Digital Twin vs Dashboards
Dashboards show you numbers. A digital twin shows you where those numbers live. Grafana can chart a temperature spike. The digital twin shows you which zone spiked, what equipment sits next to it, and which product lots are affected. For operations teams that already rely on dashboards, the digital twin adds the spatial layer that charts cannot provide.
CEO at Sandhed.
| Feature | Digital Twin | Dashboards |
|---|---|---|
| Data presentation | Charts, gauges, and tabular views organized by metric or data source. Built for engineers who think in queries and time series. | Spatial floor plan with data overlaid on physical locations. Every sensor value appears where the sensor physically sits. |
| Context | Abstract. A chart shows "Sensor 47: 31°C" without indicating where Sensor 47 is or what surrounds it. | Physical. The sensor reading appears on the floor plan, next to the asset it monitors, inside the zone it belongs to. |
| Investigation workflow | Filter by tag or data source, select time range, read chart, then manually correlate with other panels. | Click a zone or asset on the floor plan. See all related data points in context. Trace to neighbors and upstream systems. |
| Cross-system view | Typically one data source per panel. Combining SCADA, BMS, and IoT data requires building separate panels and mentally correlating them. | All data sources feed the same spatial model. SCADA tags, IoT sensors, and BMS points appear together on one floor plan. |
| Audience | Analysts and engineers comfortable with query languages and chart configuration (PromQL, KQL, DAX). | Anyone who can read a floor plan. Operators, maintenance staff, shift supervisors, and facility managers. |
| Alert context | "Alert: Sensor compressor_intake_temp exceeded 28°C at 14:32." The recipient needs to know which compressor, where it is, and what else is affected. | "Zone B3 temperature exceeded 28°C. Adjacent assets: Compressor 7, Packaging Line 2. Affected inventory: 12 pallets cold-chain product." |
| Deployment model | Per-metric or per-KPI. Each new dashboard requires data source configuration, query writing, and panel layout. | Per-facility. Upload a floor plan, map sensors to locations. All data points become spatial automatically. |
What Dashboards Do Well
Dashboard tools like Grafana, Power BI, and Tableau are built for flexible data visualization. They connect to nearly any data source, support custom queries, and let engineers build exactly the views they need. For single-system deep dives and historical trend analysis, dashboards remain hard to beat.
Dashboard tools have earned their place in industrial operations for good reason. Grafana alone serves over 20 million users globally, and most manufacturing engineering teams have at least one dashboard tool in their stack [1].
The flexibility is genuine. Grafana connects to time-series databases like InfluxDB and Prometheus. Power BI connects to SQL databases, ERP systems, and cloud data lakes. Both support custom queries, calculated fields, and alert rules. An engineer who knows the query language can build a view for practically any KPI within an afternoon.
For historical trend analysis, dashboards remain the strongest tool available. Plotting six months of vibration data for a specific motor, overlaying shift schedules, and running moving averages — this is exactly what dashboard tools were designed for. The chart-based format works well when you already know which sensor to look at and need to understand its behavior over time.
Dashboard alerts are straightforward and reliable. Set a threshold on a metric, choose a notification channel (email, Slack, PagerDuty), and the system fires when the condition is met. For teams already running incident response workflows, dashboard alerts plug in without friction.
Cost is another advantage. Grafana is open-source. Power BI starts at low per-user pricing.
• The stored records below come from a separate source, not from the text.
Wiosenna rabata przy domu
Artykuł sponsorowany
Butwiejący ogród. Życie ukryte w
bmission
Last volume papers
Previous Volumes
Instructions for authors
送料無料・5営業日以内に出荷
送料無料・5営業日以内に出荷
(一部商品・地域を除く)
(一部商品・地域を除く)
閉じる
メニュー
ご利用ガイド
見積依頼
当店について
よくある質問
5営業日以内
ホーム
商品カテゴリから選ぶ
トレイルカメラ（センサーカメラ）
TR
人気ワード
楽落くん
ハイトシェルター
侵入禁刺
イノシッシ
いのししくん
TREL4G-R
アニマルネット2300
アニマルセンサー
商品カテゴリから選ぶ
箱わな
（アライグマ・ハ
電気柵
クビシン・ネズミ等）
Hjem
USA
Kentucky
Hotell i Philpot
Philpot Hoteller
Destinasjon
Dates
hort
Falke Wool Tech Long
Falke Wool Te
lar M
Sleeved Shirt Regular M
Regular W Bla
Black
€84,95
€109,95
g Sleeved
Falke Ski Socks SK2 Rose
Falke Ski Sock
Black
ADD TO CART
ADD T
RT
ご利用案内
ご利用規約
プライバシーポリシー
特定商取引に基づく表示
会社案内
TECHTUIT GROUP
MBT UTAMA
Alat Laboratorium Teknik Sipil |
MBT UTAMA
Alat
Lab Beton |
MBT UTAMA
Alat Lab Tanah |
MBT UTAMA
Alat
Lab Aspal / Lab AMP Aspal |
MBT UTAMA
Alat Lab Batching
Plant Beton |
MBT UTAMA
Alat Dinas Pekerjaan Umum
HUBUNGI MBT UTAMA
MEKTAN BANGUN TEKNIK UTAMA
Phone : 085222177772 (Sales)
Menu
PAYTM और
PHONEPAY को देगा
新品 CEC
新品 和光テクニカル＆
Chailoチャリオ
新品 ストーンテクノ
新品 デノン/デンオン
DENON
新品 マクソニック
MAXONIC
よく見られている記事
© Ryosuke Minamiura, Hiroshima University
The barrier to entry for getting basic data visibility is minimal, which is why most facilities already have some form of dashboard in place before they evaluate any other monitoring approach.
Where Dashboards Fall Short
Dashboards present data as charts, which strips away physical context. When a temperature sensor fires an alert, the dashboard tells you the value and the timestamp. It does not show you where the sensor sits, what equipment is nearby, or which product lots are in the affected zone.
The fundamental limitation is that charts flatten spatial information. A temperature reading in a dashboard is a number on a graph. The same reading on a facility floor plan is "this zone, next to this equipment, affecting these products." That spatial context changes how fast someone can respond and how accurately they diagnose the root cause.
Dashboard fatigue is a documented problem in manufacturing operations. A 2024 MESA International survey found that manufacturing teams maintain an average of 12-16 active dashboards per facility, and operators report that switching between them during an incident adds 5-10 minutes to mean time to resolution [2]. Each dashboard shows a different slice of reality. Mentally stitching those slices together is left to the person staring at the screens.
Cross-system correlation is particularly painful. If you want to understand whether a temperature spike in the HVAC system correlates with a quality defect on a production line, you need to open at least two dashboards (BMS and MES), align the time ranges manually, and scan the charts for patterns. This works when you already suspect the correlation. It does not help you discover correlations you were not looking for.
New operators face the steepest learning curve. Dashboard layouts reflect the knowledge structure of whoever built them. Without training on which dashboard to check for what, a new operator looking at a wall of Grafana panels has no intuitive way to understand which data relates to which part of the facility. The NIST Manufacturing Extension Partnership notes that visualization clarity directly affects technology adoption speed in shop floor applications [3].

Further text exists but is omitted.